FMV opinion expires in 60 days
5 of 7 safe-harbor elements met (71.4% completeness)
OIG screening result: clear
No external assessment on file
Schena-Shield risk score: 25

Sub-scores:

FMV Currency: 60 + ((60 − 30) / 60) × 40 = 80
Safe-Harbor Completeness: 71.4
OIG Exclusion Status: 100
External Assessment Currency: 0
Schena-Shield: 100 − 25 = 75

Weighted contributions:

FMV: 80 × 0.30 = 24.00
Safe Harbor: 71.4 × 0.25 = 17.85
OIG: 100 × 0.25 = 25.00
External: 0 × 0.10 = 0.00
Schena-Shield: 75 × 0.10 = 7.50

DI = 74.4

Why the score is interpretable, not authoritative

Two arrangements with identical DI scores can have different underlying risk profiles. The score's structure is its value: a DI of 60 with a 0 in OIG is structurally different from a DI of 60 with a 0 in External Assessment Currency. The arrangement Risk tab surfaces each component's contribution so the reviewer sees which dimensions are dragging the score down.
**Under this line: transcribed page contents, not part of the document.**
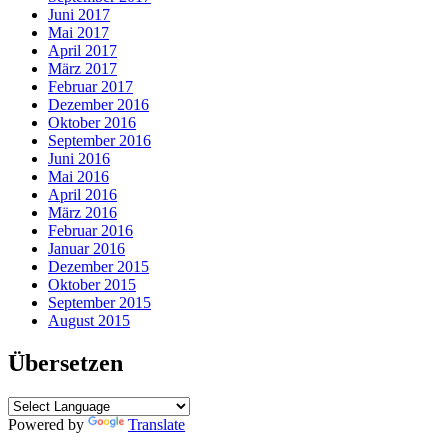
Juni 2017
Mai 2017
April 2017
März 2017
Februar 2017
Dezember 2016
Oktober 2016
September 2016
Juni 2016
Mai 2016
April 2016
März 2016
Februar 2016
Januar 2016
Dezember 2015
Oktober 2015
September 2015
August 2015
Übersetzen
Powered by
Translate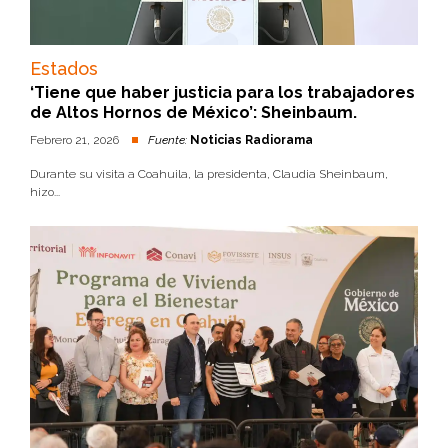
Estados
‘Tiene que haber justicia para los trabajadores
de Altos Hornos de México’: Sheinbaum.
Febrero 21, 2026
Fuente:
Noticias Radiorama
Durante su visita a Coahuila, la presidenta, Claudia Sheinbaum,
hizo...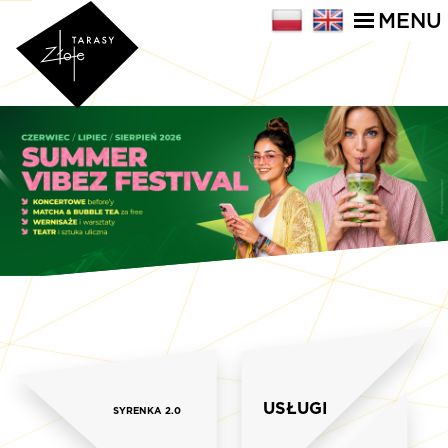
MENU
USŁUGI
SYRENKA 2.0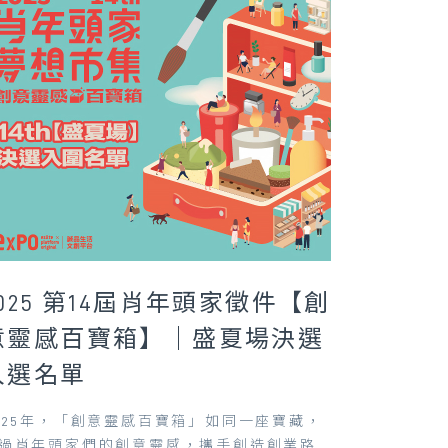
2025 第14屆肖年頭家徵件【創
意靈感百寶箱】｜盛夏場決選
入選名單
025年，「創意靈感百寶箱」如同一座寶藏，
過肖年頭家們的創意靈感，攜手創造創業路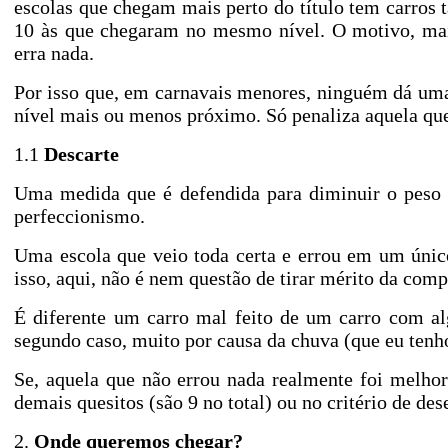
escolas que chegam mais perto do título tem carros 
10 às que chegaram no mesmo nível. O motivo, mai
erra nada.
Por isso que, em carnavais menores, ninguém dá um
nível mais ou menos próximo. Só penaliza aquela que
1.1
Descarte
Uma medida que é defendida para diminuir o peso d
perfeccionismo.
Uma escola que veio toda certa e errou em um únic
isso, aqui, não é nem questão de tirar mérito da com
É diferente um carro mal feito de um carro com a
segundo caso, muito por causa da chuva (que eu tenh
Se, aquela que não errou nada realmente foi melhor
demais quesitos (são 9 no total) ou no critério de de
2.
Onde queremos chegar?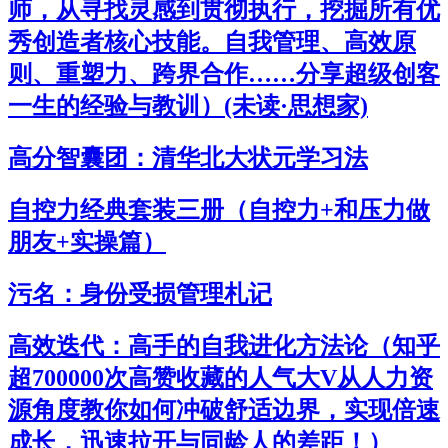
师，从寻找灵感到贯彻执行，挖掘所有优
秀创造者核心技能。自我管理、高效原
则、重塑力、跨界合作……分享超级创客
一生的经验与教训）(未读·思想家)
高分智囊团：清华北大状元学习法
自控力经典套装三册（自控力+和压力做
朋友+实操篇）
污名：身份受损管理札记
高效迭代：高手的自我进化方法论（知乎
超700000次高赞收藏的人气大V从人力资
源角度教你如何冲破舒适边界，实现倍速
成长，迅速拉开与同龄人的差距！）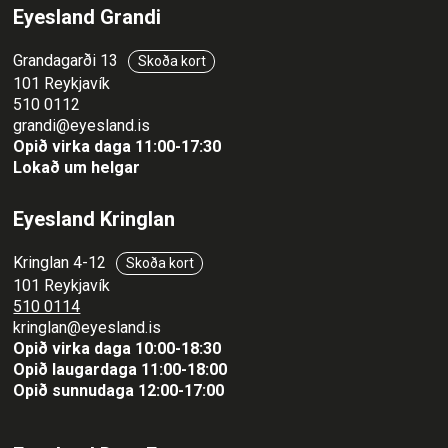
Eyesland Grandi
Grandagarði 13
Skoða kort
101 Reykjavík
510 0112
grandi@eyesland.is
Opið virka daga 11
:00-17:30
Lokað um helgar
Eyesland Kringlan
Kringlan 4-12
Skoða kort
101 Reykjavík
510 0114
kringlan@eyesland.is
Opið virka daga 10:00-18:30
Opið laugardaga 11:00-18:00
Opið sunnudaga 12:00-17:00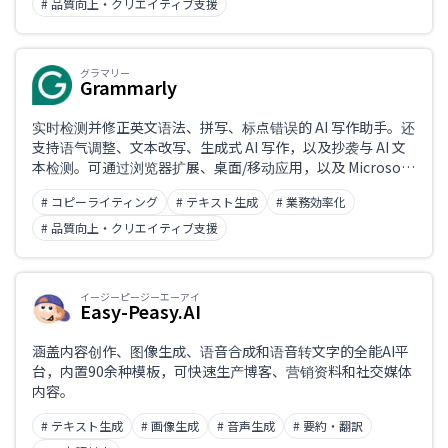
# 品質向上・クリエイティブ支援
グラマリー
Grammarly
实时检测并修正英文语法、拼写、标点错误的 AI 写作助手。还
支持语气调整、文本改写、生成式 AI 写作，以及抄袭与 AI 文
本检测。可通过浏览器扩展、桌面/移动应用，以及 Microsoft
Office 与 Google 文档联动广泛使用。校对对象以英语为主，
# コピーライティング
# テキスト生成
# 業務効率化
对日语文本校对几乎不支持。
# 品質向上・クリエイティブ支援
イージーピージーエーアイ
Easy-Peasy.AI
涵盖内容创作、图像生成、语音合成和语音转文字的全能AI平
台，内置90余种模板，可快速生产博客、营销资料和社交媒体
内容。
# テキスト生成
# 画像生成
# 音声生成
# 要約・翻訳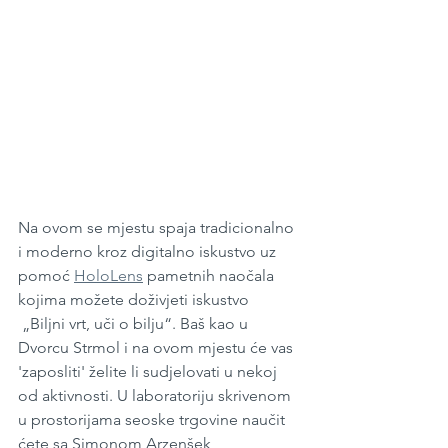
Na ovom se mjestu spaja tradicionalno 
i moderno kroz digitalno iskustvo uz 
pomoć 
HoloLens
 pametnih naočala 
kojima možete doživjeti iskustvo 
 „Biljni vrt, uči o bilju“. Baš kao u 
Dvorcu Strmol i na ovom mjestu će vas 
'zaposliti' želite li sudjelovati u nekoj 
od aktivnosti. U laboratoriju skrivenom 
u prostorijama seoske trgovine naučit 
ćete sa Simonom Arzenšek, 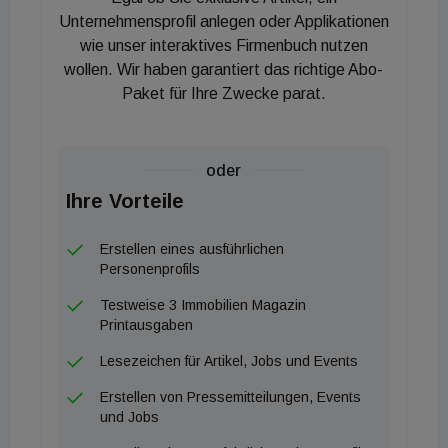
Unternehmensprofil anlegen oder Applikationen
wie unser interaktives Firmenbuch nutzen
wollen. Wir haben garantiert das richtige Abo-
Paket für Ihre Zwecke parat.
oder
Ihre Vorteile
Erstellen eines ausführlichen
Personenprofils
Testweise 3 Immobilien Magazin
Printausgaben
Lesezeichen für Artikel, Jobs und Events
Erstellen von Pressemitteilungen, Events
und Jobs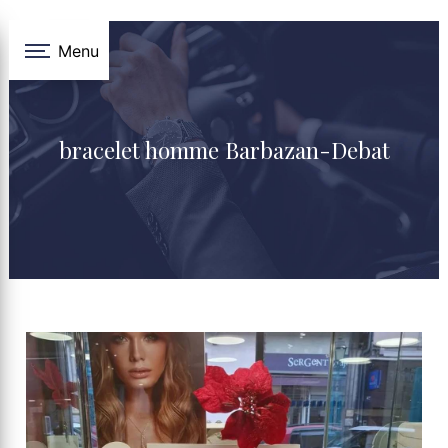
Panneau de gestion des cookies
Menu
bracelet homme Barbazan-Debat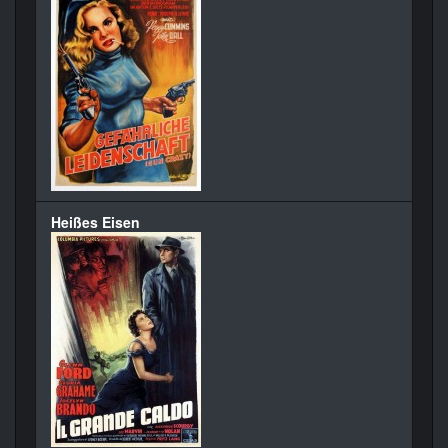
Heißes Eisen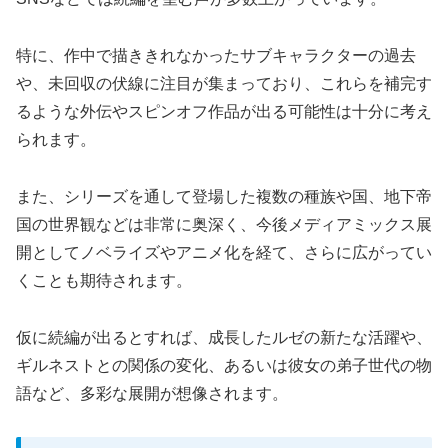
特に、作中で描ききれなかったサブキャラクターの過去
や、未回収の伏線に注目が集まっており、これらを補完す
るような外伝やスピンオフ作品が出る可能性は十分に考え
られます。
また、シリーズを通して登場した複数の種族や国、地下帝
国の世界観などは非常に奥深く、今後メディアミックス展
開としてノベライズやアニメ化を経て、さらに広がってい
くことも期待されます。
仮に続編が出るとすれば、成長したルゼの新たな活躍や、
ギルネストとの関係の変化、あるいは彼女の弟子世代の物
語など、多彩な展開が想像されます。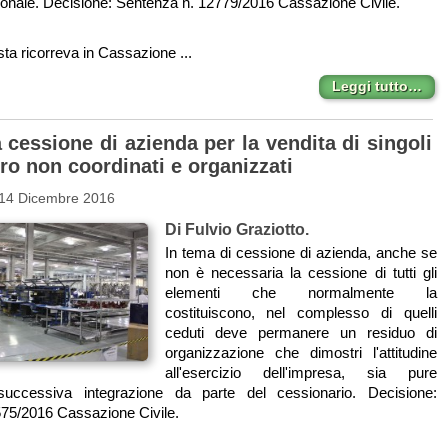
ionale. Decisione: Sentenza n. 12779/2016 Cassazione Civile.
ta ricorreva in Cassazione ...
Leggi tutto…
 cessione di azienda per la vendita di singoli
oro non coordinati e organizzati
 14 Dicembre 2016
Di Fulvio Graziotto.
In tema di cessione di azienda, anche se
non è necessaria la cessione di tutti gli
elementi che normalmente la
costituiscono, nel complesso di quelli
ceduti deve permanere un residuo di
organizzazione che dimostri l'attitudine
all'esercizio dell'impresa, sia pure
uccessiva integrazione da parte del cessionario. Decisione:
75/2016 Cassazione Civile.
The DI is designed to make compliance gaps visible at-a-glance, not to substitute for legal judgment. A score of 95 does not immunize an arrangement from enforcement; a score of 50 is not automatic disqualification. Use the DI as a triage signal: which arrangements need attention this week, which are routine.

Change control

Weights are board-locked. Any change to the weights, the sub-score formulas, or the rounding behavior requires written sign-off from the Chief Compliance Officer of ArrowISE (Ectropy Solutions, LLC). The defensibility-version.test.ts snapshot test will fail in CI when the weights change without this page's defensibility-version meta tag being bumped — the document and the code stay in lockstep.

The current version is v1.0, set May 2026 at the launch of the closed-pilot program. The next planned review is Q4 2026, aligned with the SOC 2 Type I auditor selection.

Source

Production source is in lib/services/defensibility.ts. Unit-test coverage in __tests__/defensibility.test.ts pins each sub-score function and the composite output.